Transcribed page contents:
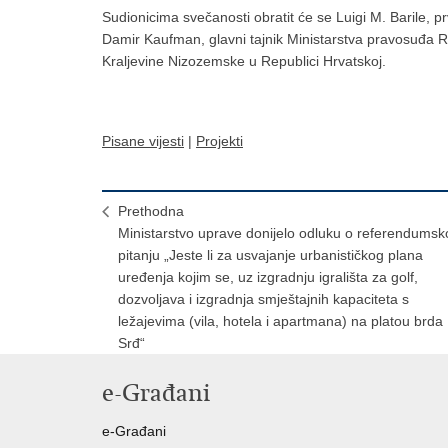
Sudionicima svečanosti obratit će se Luigi M. Barile, pr
Damir Kaufman, glavni tajnik Ministarstva pravosuđa R
Kraljevine Nizozemske u Republici Hrvatskoj.
Pisane vijesti
|
Projekti
Prethodna
Ministarstvo uprave donijelo odluku o referendums
pitanju „Jeste li za usvajanje urbanističkog plana
uređenja kojim se, uz izgradnju igrališta za golf,
dozvoljava i izgradnja smještajnih kapaciteta s
ležajevima (vila, hotela i apartmana) na platou brda
Srđ“
e-Građani
e-Građani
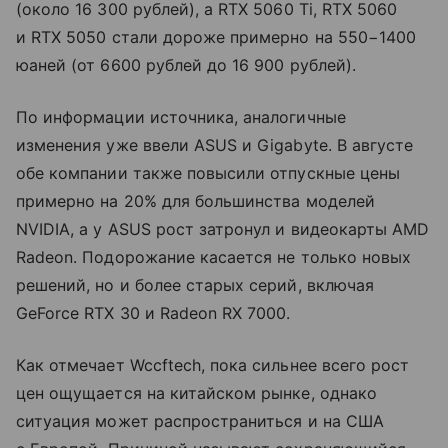
(около 16 300 рублей), а RTX 5060 Ti, RTX 5060
и RTX 5050 стали дороже примерно на 550−1400
юаней (от 6600 рублей до 16 900 рублей).
По информации источника, аналогичные
изменения уже ввели ASUS и Gigabyte. В августе
обе компании также повысили отпускные цены
примерно на 20% для большинства моделей
NVIDIA, а у ASUS рост затронул и видеокарты AMD
Radeon. Подорожание касается не только новых
решений, но и более старых серий, включая
GeForce RTX 30 и Radeon RX 7000.
Как отмечает Wccftech, пока сильнее всего рост
цен ощущается на китайском рынке, однако
ситуация может распространиться и на США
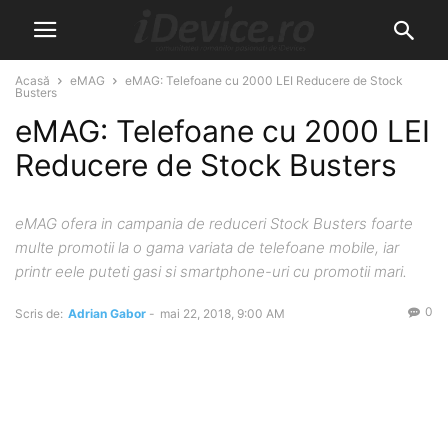
Acasă
eMAG
eMAG: Telefoane cu 2000 LEI Reducere de Stock
Busters
eMAG: Telefoane cu 2000 LEI
Reducere de Stock Busters
eMAG ofera in campania de reduceri Stock Busters foarte
multe promotii la o gama variata de telefoane mobile, iar
printr eele puteti gasi si smartphone-uri cu promotii mari.
0
Scris de:
Adrian Gabor
-
mai 22, 2018, 9:00 AM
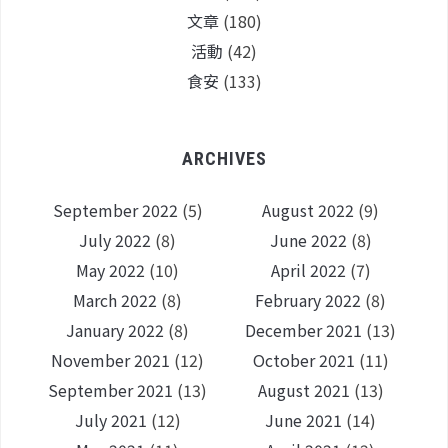
文章
(180)
活動
(42)
食安
(133)
ARCHIVES
September 2022
(5)
August 2022
(9)
July 2022
(8)
June 2022
(8)
May 2022
(10)
April 2022
(7)
March 2022
(8)
February 2022
(8)
January 2022
(8)
December 2021
(13)
November 2021
(12)
October 2021
(11)
September 2021
(13)
August 2021
(13)
July 2021
(12)
June 2021
(14)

** WHAT IS NEEDED **
In the copy, include every line of the records exactly and none of the images.

** EXERCISE RESULT **
Sudionicima svečanosti obratit će se Luigi M. Barile, pr
Damir Kaufman, glavni tajnik Ministarstva pravosuđa R
Kraljevine Nizozemske u Republici Hrvatskoj.
Pisane vijesti
|
Projekti
Prethodna
Ministarstvo uprave donijelo odluku o referendums
pitanju „Jeste li za usvajanje urbanističkog plana
uređenja kojim se, uz izgradnju igrališta za golf,
dozvoljava i izgradnja smještajnih kapaciteta s
ležajevima (vila, hotela i apartmana) na platou brda
Srđ“
e-Građani
e-Građani
(около 16 300 рублей), а RTX 5060 Ti, RTX 5060
и RTX 5050 стали дороже примерно на 550−1400
юаней (от 6600 рублей до 16 900 рублей).
По информации источника, аналогичные
изменения уже ввели ASUS и Gigabyte. В августе
обе компании также повысили отпускные цены
примерно на 20% для большинства моделей
NVIDIA, а у ASUS рост затронул и видеокарты AMD
Radeon. Подорожание касается не только новых
решений, но и более старых серий, включая
GeForce RTX 30 и Radeon RX 7000.
Как отмечает Wccftech, пока сильнее всего рост
цен ощущается на китайском рынке, однако
ситуация может распространиться и на США
Acasă
eMAG
eMAG: Telefoane cu 2000 LEI Reducere de Stock
Busters
eMAG: Telefoane cu 2000 LEI
Reducere de Stock Busters
eMAG ofera in campania de reduceri Stock Busters foarte
multe promotii la o gama variata de telefoane mobile, iar
printr eele puteti gasi si smartphone-uri cu promotii mari.
0
Scris de:
Adrian Gabor
-
mai 22, 2018, 9:00 AM
文章
(180)
活動
(42)
食安
(133)
ARCHIVES
September 2022
(5)
August 2022
(9)
July 2022
(8)
June 2022
(8)
May 2022
(10)
April 2022
(7)
March 2022
(8)
February 2022
(8)
January 2022
(8)
December 2021
(13)
November 2021
(12)
October 2021
(11)
September 2021
(13)
August 2021
(13)
July 2021
(12)
June 2021
(14)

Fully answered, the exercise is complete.